Ark(9)



“I don’t need protecting.” Anger flashed in his eyes despite his calm tone. His fingers tightened on my arms.

This had all happened so fast. I still felt the tingle of his lips on mine, and the thrill of his hands on my waist just above the swelling curve of my buttocks. His skin was warm and I wanted to kiss him again. I wanted to sneak him into the palace and bring him to my chambers and love him there beyond moonrise and into the dawn.

Instead, I jerked myself out of his arms and fled, Irkalla right behind me.





2





The Wickedness Of Man





“The Lord saw that the wickedness of man was great in the earth, and that every intention of the thought of his heart was only evil continually.” Genesis 6:5 (ESV)





Oh, Inanna. I could not get him out of my head. I had heard the maidservants speak of being lovestruck and heartsick and had always mocked them for it. Foolishness, I would say, mooning over block-headed men. But now I was caught up in this web, and I could not extract myself from it. I knew, too, that it would be my downfall.

I saw it in visions, feared it in the deepest places of my soul, but I could not deny the events that came upon me, one after the other like stones tumbling down a hill before an avalanche. It was foolishness, and I knew it well. He was a human, and a commoner. I was Nephilim, and a princess. It was my destiny to be married to a king and bear royal children, to keep my race alive and strengthen the kingdom. A human man had no part in that. All I would accomplish would be to get him tortured and killed, and bring trouble down upon my own head.

I will simply stay in the palace, I told myself.

I will be safe in here, and he will be safe out there.

We would each be safer apart. I would forget him.

But I was weak. Or perhaps my destiny was not so indelibly written as I had thought. I’d stopped believing in the gods of my father and my people a very long time ago. I think I first realized our gods were empty and lifeless statues when I watched my mother die.

I offered burnt offerings to the gods, begging them to give her back to me. I prayed to the gods, I brought grain and fatted calves and gold and jewels, and I wept before their altars, and yet always were they silent. I sat beside my mother when she lay still and pale on her deathbed, her once beautiful and now-frail body swathed in fine linens and glistening with the ointments and unguents of the priests and healers. I sat beside her corpse, praying. There were no last words, no weak squeeze of my hand. Just a hollow aching silence.

My girlhood died with her; my faith in Anu and Enlil and Ereshkigal and Inanna died with her; my capacity for love died with her.

Or so I thought, until I felt Japheth’s lips upon me, felt his eyes devouring my body as I ran away from him. I knew him not at all, had no understanding of his character. But yet, I did. I knew him, I felt his very soul brush up against mine as we kissed, and felt its touch as a familiar caress. I thought I loved him, as foolish as it was. The moment I kissed him, I felt as if I loved him, and knew even then that it was foolish and dangerous.
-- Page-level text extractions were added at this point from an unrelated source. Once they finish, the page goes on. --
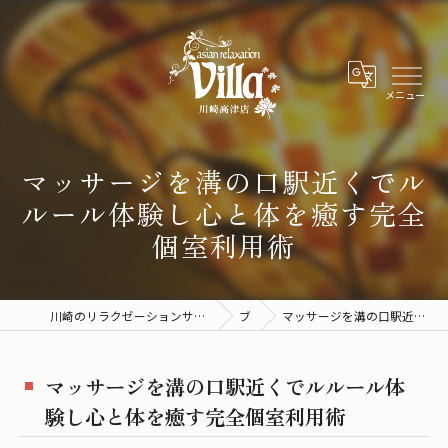
マッサージを溝の口駅近くでル
ルール体験し心と体を癒す完全
個室利用術
川崎のリラクゼーションサロンならアジアンリラクゼーションヴィラ川崎高津店
ブログ
マッサージを溝の口駅近くでルルール体験し心と体を癒す完全個室利用術
マッサージを溝の口駅近くでルルール体
験し心と体を癒す完全個室利用術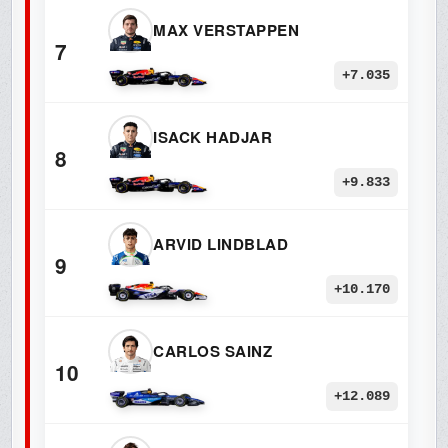
MAX VERSTAPPEN
7
+7.035
ISACK HADJAR
8
+9.833
ARVID LINDBLAD
9
+10.170
CARLOS SAINZ
10
+12.089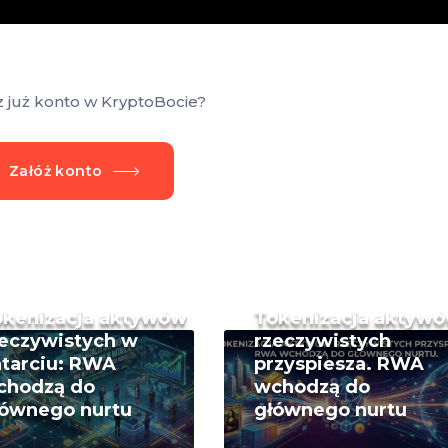
z już konto w KryptoBocie?
Załóż konto
okenizacja aktywów
Tokenizacja aktyw
eczywistych w
rzeczywistych
tarciu: RWA
przyspiesza. RWA
chodzą do
wchodzą do
łównego nurtu
głównego nurtu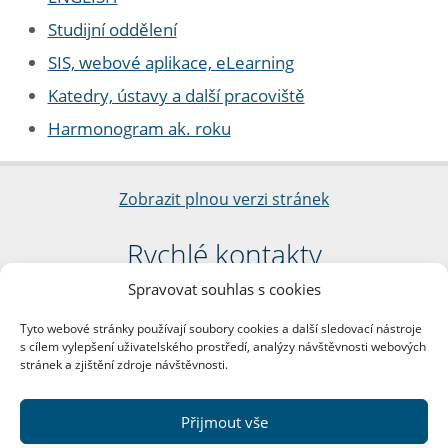
Studijní oddělení
SIS, webové aplikace, eLearning
Katedry, ústavy a další pracoviště
Harmonogram ak. roku
Zobrazit plnou verzi stránek
Rychlé kontakty
Spravovat souhlas s cookies
Filozofická fakulta
Univerzita Karlova
Tyto webové stránky používají soubory cookies a další sledovací nástroje
nám. Jana Palacha 1/2
s cílem vylepšení uživatelského prostředí, analýzy návštěvnosti webových
116 38 Praha 1
stránek a zjištění zdroje návštěvnosti.
IČO: 00216208
DIČ: CZ00216208
Přijmout vše
Další kontakty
That very night as I ran to the gate, Irkalla slipping another coin into the guards’ hands to buy their silence, as we ghosted through the deserted palace hallways to my private chambers . . . that very night I knew I loved him. I knew also that I should not. But yet I did, and I could no more escape it than I could bring my mother back to life.

I crept into my bed, and moments later I heard Irkalla, my handmaiden, come into my chamber. She perched on the edge of my bed and unbraided my hair. I refused to speak first, knowing she would she would not approve of my actions with the human Japheth, and I did not wish to hear her lectures.

Perhaps she could convince me to abandon my folly; Inanna knew I could not convince myself. All I knew were his lightning-blue eyes, the deadly grace of his movements, and the tender touch of his lips, the inciting blaze of his hands on my body.

Oh gods, I was in trouble.

“Mistress,” Irkalla said, eventually, “we are more than princess and servant, I should like to think. Please, if you harbor any affection for me at all, please . . . do not have anything more to do with that human.”

“His name is Japheth, son of Noah. He is a warrior, and he believes in The One God.” The last few words were whispered, even in the privacy of my own bedchamber.

“A worshipper of Elohim? You know better, mistress.” Her voice dropped to a whisper so quiet I barely heard her. “If your father even hears a rumor of you being seen with a human, much less a believer in that god—he would raze the entire city looking for him, and he would turn you out into the wilderness to be eaten by lions.”

I sighed. “Irkalla, why does he hate them so much? I’ve long wondered, and I can’t figure it out. I know what happened with my mother made things worse, but that doesn’t explain it . . . not entirely.”

Irkalla’s hands, gently untangling the snarls in my hair, stilled and rested on my shoulders. “I do not know all the details, because what little I know myself is from rumors and stories whispered amongst the older servants. I have heard that your father once loved a human woman by the name of Lily. He would have been very young indeed when all this occurred. He was rebellious in his youth, they say, refusing to take up his responsibilities as the crown prince, preferring instead to dice with the soldiers, and spend his time drinking and gambling and whoring.